Schwitters is best known as the inventor of Merz, a form of dadaism. He was one of the most original artists of this century and, unlike the dadaists, was not concerned with creating artistic anarchy. He wanted to build a new art out of the waste products and throwaways of the old. He became the first great master of collage - using, among other things, torn-up paper, bus tickets, cigarette packets and street debris.
In 1920, he started his first Merzbau, a vast construction which expanded to fill his house, with its caves and tunnels. The Nazis declared Schwitters' work degenerate in 1937 and he fled to Norway, where he built the second Merzbau, (destroyed in 1951 as the first had been in 1943).

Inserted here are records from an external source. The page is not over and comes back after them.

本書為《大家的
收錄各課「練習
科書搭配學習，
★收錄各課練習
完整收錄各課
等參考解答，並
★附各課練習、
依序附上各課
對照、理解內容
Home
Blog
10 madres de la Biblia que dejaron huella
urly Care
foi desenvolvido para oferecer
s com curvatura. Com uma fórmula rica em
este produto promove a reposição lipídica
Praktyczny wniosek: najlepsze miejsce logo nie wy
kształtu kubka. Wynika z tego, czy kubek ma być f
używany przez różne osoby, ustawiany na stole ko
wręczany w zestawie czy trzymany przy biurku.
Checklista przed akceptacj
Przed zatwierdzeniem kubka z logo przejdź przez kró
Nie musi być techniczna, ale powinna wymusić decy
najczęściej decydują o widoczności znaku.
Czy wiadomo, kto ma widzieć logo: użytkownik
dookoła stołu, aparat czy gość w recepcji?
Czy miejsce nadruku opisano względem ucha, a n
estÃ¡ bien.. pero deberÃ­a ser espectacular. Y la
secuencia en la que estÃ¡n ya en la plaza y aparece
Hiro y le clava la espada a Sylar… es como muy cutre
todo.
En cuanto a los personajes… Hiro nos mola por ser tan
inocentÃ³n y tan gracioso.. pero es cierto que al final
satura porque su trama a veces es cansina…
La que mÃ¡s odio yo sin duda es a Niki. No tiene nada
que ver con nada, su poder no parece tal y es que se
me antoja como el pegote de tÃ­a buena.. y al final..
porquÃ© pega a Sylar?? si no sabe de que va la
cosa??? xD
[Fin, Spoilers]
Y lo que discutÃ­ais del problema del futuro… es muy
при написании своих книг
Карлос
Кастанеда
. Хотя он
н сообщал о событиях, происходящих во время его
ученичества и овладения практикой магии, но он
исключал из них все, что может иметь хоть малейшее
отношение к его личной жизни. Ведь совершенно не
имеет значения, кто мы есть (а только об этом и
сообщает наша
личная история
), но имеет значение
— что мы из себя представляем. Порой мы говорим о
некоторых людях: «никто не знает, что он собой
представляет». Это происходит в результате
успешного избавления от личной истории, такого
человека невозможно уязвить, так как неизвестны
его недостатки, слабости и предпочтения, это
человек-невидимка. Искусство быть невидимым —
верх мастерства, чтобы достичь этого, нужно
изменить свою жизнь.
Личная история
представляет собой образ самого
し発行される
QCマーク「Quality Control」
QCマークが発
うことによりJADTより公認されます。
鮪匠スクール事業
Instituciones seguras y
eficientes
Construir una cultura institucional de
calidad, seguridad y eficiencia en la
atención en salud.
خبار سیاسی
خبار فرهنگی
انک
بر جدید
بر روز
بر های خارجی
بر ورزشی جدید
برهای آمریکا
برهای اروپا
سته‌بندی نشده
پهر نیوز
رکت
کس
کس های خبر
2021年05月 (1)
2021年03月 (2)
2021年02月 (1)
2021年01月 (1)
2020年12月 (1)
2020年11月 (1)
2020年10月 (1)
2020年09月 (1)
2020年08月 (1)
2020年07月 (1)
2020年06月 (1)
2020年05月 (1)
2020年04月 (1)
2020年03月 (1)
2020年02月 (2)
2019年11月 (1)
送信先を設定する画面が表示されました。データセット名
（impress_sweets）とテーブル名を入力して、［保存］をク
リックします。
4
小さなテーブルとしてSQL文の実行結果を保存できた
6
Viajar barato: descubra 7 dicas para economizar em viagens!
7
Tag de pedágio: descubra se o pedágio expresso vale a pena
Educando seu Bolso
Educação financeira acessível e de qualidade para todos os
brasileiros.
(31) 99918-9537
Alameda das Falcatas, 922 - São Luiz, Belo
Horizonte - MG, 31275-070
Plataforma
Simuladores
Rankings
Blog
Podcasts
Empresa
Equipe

In 1940, he escaped from Norway to England where he was interned for a period on the Isle of Man, and after a period in London, he lived in Ambleside from 1945. The Abbot Hall Art Gallery in Kendal has three Schwitters abstracts, including 'YMCA Flag, Ambleside'; there are also three other works of his which are conventional portraits and still-lives. The people of Ambleside found his abstract art more or less incomprehensible and these conventional pieces were a concession to local taste. It is extraordinary to think that this most original avant-garde artist was prepared to join the local art society as a gesture of good will to Ambleside. His great work of these last eight years was the Elterwater Merz, a large three-dimensional assemblage which was built in a barn. The whole wall was moved to the University of Newcastle upon Tyne in 1965, where it can be seen in the Hatton Gallery. Richard Hamilton, who taught for many years at Newcastle University after the war, supervised the move. Schwitters (who was naturalised the day before he died) has been called the greatest influence on modern British art and Andrew Graham-Dixon has described the Merzbau as 'the most important work of modern British art'. Richard Hamilton himself was immensely influential in the origin and development of 'Pop Art' in the 1950s and 1960s.